If you say yes to building this business, marrying this person or moving countries does it move you closer to or further from your success?
BONUS: 4. Is this altruistic or selfish (for them or for me)?
I don’t believe in altruism.
I think that there is a self-serving benefit to everything we choose to do.
You give someone your kidney because you love them and want them to survive and you’ll feel good when they do and you’ll benefit from their existence. Sure, you sacrificed but it’s not altruistic.
So if you’re doing something because you believe someone else needs you to do it then you better fucking care about that person about as much as you care about yourself because doing things for other people exclusively is terribly difficult. It may not be tough in the short term but over a period of time constantly doing things for other people will chip away at your relationship with them. The best outcome is usually when both parties benefit in some way or another.

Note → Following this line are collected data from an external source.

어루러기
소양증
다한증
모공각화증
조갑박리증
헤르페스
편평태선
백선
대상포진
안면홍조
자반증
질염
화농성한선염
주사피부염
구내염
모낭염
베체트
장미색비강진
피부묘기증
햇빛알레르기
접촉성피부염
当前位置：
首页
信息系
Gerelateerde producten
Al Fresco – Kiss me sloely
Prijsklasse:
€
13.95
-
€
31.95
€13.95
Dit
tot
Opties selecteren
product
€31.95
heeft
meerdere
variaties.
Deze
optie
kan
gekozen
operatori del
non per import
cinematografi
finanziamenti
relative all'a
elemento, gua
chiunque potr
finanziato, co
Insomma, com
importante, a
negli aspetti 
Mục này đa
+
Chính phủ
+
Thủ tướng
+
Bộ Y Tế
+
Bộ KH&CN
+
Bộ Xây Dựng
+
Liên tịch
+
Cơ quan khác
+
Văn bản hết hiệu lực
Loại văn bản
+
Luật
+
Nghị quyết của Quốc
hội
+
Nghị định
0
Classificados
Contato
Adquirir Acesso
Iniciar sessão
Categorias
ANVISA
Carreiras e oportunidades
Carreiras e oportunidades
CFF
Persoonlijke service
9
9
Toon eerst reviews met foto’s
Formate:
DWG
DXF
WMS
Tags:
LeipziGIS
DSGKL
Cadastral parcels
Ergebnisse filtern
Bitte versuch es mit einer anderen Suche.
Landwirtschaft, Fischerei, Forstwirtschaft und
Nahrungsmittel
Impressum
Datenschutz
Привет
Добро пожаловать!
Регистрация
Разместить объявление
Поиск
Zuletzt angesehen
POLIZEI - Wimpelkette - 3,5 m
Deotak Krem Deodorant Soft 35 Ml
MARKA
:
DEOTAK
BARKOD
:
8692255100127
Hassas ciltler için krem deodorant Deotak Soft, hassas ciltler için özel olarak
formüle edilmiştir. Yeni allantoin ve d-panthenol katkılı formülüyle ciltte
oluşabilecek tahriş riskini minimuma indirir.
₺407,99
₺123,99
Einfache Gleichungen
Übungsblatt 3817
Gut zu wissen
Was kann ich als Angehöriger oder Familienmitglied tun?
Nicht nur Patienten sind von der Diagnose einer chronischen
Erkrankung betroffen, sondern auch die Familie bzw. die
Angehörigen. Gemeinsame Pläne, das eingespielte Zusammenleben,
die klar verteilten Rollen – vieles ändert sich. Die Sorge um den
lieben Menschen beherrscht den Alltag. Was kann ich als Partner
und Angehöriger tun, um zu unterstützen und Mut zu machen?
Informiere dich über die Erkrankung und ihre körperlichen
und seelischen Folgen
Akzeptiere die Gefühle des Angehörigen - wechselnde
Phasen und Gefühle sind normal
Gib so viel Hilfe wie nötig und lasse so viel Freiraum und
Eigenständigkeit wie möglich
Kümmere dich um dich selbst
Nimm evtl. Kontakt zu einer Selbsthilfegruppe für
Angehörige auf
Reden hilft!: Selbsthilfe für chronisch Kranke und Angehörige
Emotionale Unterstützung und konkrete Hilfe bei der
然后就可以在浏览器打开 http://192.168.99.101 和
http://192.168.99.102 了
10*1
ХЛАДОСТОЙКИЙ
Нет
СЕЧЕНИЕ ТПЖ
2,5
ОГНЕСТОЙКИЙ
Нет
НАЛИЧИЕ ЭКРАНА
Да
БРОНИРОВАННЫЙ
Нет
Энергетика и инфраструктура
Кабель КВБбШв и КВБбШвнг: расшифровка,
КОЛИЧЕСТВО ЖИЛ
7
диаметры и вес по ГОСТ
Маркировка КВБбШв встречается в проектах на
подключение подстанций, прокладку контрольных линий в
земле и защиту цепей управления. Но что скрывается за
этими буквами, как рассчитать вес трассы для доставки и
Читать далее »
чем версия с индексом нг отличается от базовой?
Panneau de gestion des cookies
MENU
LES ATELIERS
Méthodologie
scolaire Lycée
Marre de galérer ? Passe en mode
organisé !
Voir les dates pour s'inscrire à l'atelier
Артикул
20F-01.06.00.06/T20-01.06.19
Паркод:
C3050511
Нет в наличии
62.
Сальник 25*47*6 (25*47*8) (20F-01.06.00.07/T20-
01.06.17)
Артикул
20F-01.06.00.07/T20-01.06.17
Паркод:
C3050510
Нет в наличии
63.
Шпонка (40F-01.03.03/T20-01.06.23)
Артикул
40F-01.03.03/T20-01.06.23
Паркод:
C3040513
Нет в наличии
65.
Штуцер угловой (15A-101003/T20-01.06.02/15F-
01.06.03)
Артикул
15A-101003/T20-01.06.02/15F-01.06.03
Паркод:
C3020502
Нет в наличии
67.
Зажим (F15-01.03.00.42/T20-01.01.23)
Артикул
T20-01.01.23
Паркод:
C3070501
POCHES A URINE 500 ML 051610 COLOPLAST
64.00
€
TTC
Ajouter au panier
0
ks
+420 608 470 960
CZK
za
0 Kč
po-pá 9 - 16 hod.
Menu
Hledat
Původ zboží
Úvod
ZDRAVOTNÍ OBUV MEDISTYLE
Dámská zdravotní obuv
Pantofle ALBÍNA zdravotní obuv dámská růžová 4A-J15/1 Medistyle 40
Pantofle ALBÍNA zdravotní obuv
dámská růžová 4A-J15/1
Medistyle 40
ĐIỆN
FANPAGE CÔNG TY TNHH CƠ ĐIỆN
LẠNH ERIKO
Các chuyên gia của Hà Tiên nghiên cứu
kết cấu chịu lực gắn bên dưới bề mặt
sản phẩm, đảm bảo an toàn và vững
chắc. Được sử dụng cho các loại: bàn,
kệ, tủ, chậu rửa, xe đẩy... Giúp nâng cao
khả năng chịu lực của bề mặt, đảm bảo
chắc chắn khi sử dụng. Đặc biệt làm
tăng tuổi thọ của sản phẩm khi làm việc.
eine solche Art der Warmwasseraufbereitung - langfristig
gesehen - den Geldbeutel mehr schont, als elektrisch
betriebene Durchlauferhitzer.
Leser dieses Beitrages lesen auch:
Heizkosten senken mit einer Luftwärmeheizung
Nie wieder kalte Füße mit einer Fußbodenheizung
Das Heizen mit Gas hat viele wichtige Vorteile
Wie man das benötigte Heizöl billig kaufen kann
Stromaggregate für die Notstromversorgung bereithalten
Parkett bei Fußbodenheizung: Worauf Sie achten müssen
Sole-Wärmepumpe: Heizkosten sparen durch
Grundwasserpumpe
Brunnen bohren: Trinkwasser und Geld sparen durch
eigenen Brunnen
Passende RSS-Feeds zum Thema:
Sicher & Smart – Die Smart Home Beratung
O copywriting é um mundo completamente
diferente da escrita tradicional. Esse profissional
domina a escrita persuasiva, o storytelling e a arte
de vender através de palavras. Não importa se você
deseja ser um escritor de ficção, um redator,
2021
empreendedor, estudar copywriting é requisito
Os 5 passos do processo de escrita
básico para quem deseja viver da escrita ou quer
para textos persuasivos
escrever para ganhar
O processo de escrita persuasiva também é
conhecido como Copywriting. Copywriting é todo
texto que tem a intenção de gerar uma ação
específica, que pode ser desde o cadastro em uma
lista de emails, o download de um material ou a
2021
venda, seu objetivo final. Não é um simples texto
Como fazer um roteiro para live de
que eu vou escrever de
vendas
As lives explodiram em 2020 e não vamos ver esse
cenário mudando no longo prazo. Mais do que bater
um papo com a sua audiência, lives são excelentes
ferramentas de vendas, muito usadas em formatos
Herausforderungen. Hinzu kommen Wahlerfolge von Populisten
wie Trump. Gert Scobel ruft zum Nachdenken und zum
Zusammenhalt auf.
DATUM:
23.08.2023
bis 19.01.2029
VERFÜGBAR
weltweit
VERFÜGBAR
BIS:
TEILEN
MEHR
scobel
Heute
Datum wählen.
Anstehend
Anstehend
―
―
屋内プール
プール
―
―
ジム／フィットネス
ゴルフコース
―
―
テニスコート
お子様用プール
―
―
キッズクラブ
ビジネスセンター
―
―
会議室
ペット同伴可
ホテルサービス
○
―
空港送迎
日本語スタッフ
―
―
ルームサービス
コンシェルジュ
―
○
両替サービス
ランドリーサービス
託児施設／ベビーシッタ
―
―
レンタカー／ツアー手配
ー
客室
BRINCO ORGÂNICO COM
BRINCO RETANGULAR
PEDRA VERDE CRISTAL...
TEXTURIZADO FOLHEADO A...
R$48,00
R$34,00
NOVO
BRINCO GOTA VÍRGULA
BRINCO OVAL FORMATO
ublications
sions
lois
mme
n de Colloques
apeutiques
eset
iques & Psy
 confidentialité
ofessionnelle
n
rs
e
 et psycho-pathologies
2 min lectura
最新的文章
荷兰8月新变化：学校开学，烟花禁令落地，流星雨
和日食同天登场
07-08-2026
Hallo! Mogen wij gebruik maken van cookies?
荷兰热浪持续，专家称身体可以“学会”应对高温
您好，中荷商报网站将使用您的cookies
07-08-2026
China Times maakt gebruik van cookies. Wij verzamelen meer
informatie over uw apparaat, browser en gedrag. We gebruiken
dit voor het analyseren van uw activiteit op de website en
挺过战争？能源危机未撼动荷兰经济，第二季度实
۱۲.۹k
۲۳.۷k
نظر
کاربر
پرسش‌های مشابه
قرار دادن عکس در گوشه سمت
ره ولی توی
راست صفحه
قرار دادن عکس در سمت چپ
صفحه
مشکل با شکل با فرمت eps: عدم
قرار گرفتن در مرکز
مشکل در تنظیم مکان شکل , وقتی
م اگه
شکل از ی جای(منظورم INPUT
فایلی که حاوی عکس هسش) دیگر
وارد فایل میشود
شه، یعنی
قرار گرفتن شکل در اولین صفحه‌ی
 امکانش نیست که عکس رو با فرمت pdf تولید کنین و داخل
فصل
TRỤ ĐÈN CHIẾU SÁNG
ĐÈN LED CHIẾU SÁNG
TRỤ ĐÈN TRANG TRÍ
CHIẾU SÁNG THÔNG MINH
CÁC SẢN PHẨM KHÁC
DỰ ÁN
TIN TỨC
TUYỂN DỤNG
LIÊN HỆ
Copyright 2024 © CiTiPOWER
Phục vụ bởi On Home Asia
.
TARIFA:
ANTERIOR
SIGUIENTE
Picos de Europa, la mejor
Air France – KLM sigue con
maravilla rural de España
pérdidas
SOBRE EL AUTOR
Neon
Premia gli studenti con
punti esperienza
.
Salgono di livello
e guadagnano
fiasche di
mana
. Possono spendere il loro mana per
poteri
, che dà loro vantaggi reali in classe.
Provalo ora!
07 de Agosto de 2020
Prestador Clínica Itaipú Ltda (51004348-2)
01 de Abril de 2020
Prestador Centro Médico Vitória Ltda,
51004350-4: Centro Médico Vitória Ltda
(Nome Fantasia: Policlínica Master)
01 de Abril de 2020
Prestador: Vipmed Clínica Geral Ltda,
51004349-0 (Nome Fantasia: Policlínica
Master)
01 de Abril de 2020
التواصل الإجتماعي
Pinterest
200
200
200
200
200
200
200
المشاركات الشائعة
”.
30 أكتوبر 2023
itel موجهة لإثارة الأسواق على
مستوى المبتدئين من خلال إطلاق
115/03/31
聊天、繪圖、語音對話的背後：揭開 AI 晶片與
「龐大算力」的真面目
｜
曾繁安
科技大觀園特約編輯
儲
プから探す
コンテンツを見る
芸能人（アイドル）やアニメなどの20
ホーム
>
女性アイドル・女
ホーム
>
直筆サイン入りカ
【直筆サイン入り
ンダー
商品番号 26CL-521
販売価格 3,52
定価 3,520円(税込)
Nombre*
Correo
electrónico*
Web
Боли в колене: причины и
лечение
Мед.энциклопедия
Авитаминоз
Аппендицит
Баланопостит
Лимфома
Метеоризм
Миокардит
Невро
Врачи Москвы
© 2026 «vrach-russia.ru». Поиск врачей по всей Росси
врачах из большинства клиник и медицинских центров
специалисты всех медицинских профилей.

This will be different depending on who the other party is. In business, are you talking about your business partner and cofounder or competitor? Different outcomes lead to different feelings. In life, are you talking about your favourite sibling (I know you have a favourite) or a distant cousin three times removed? Different relationships and commitments lead to different feelings about the outcome.
Sometimes the best option is to be selfish because you may be a happier person to be around if you aren’t forced to do the thing that you hate doing.
Sometimes trying to be altruistic is the best option because it feels good to put other people’s needs ahead of our own and reap the benefits of that sacrifice.
But don’t fool yourself, every decision you make is a decision. You have agency and you exercise it whether you admit it or not. You are never trapped, you never have to say yes, you never have to do something you don’t want to do. You choose to do things and then you choose to be irritated and anxious about doing the thing you said yes to. You choose these things.